Last week Microsoft released serveral security updates and KB974571 broke our production OCS 2007 server at our  hosted environment. Serveral events were shown in the Systemlog:

Event Type: Error
Event Source: Service Control Manager
Event Category: None
Event ID: 7038
Date:  10/17/2009
Time:  7:04:25 PM
User:  N/A
Computer: OCS
Description:
The RtcSrv service was unable to log on as domain\RTCService with the currently configured password due to the following error:
Logon failure: unknown user name or bad password. 

Event Type: Error
Event Source: Service Control Manager
Event Category: None
Event ID: 7024
Date:  10/19/2009
Time:  8:52:23 AM
User:  N/A
Computer: OCS
Description:
The Office Communications Server Front-End service terminated with service-specific error 3286842403 (0xC3E93C23).

10/19/2009 5:37:19 AM OCS Server 1000 12290

The evaluation period for Microsoft Office Communications Server 2007 has expired.

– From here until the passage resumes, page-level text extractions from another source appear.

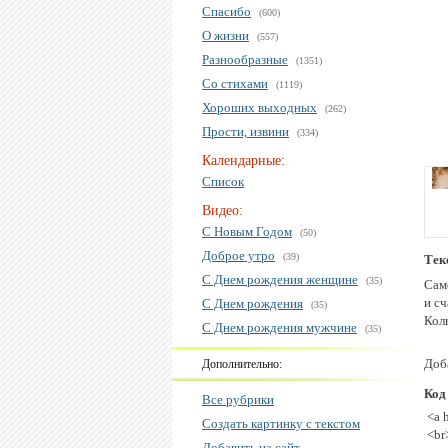
Спасибо
(600)
О жизни
(557)
Разнообразные
(1351)
Со стихами
(1119)
Хороших выходных
(262)
Прости, извини
(334)
Календарные:
Список
Видео:
С Новым Годом
(50)
Доброе утро
(39)
Тек
С Днем рождения женщине
(35)
Сам
и с
С Днем рождения
(35)
Кол
С Днем рождения мужчине
(35)
Доба
Дополнительно:
Код
Все рубрики
<a 
Создать картинку с текстом
<br
Добавить на сайт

Please upgrade from the evaluation version to the full released version of the product.

Please make sure you don’t install the “MS09-056: Vulnerabilities in CryptoAPI could allow spoofing”  KB974571 until this problem has been fixed.

MS09-056: Vulnerabilities in CryptoAPI could allow spoofing:

Known issues that affect this security update

Services that are required by Communications Server are not started after you install this update and then restart a computer that is running any of the following versions of Communications Server:

  • Live Communications Server 2005 (LCS)
  • Live Communications Server 2005 SP1
  • Office Communications Server 2007 Enterprise edition (OCS)
  • Office Communications Server 2007 Standard edition
  • Office Communications Server 2007 R2 Enterprise edition
  • Office Communications Server 2007 R2 Standard edition
  • Office Communicator 2007 Evaluation version only*
  • Office Communicator 2007 R2 Evaluation version only*

When this problem occurs, the required services behave as if an expired trial version of the product is installed. This behavior affects the whole Communications Server enterprise that is hosted by the affected server or servers.

Microsoft is investigating this issue, and will determine the most appropriate way to address it. Customers who are not running OCS or LCS server are not affected by this known issue, and can safely ignore this issue.

Customers who have deployed the OCS or LCS product on a server should assess the risk that is involved to decide whether to install the security update on that server. These customers should revisit this Knowledge Base article often, because this article will be updated as soon as more information and a resolution are available.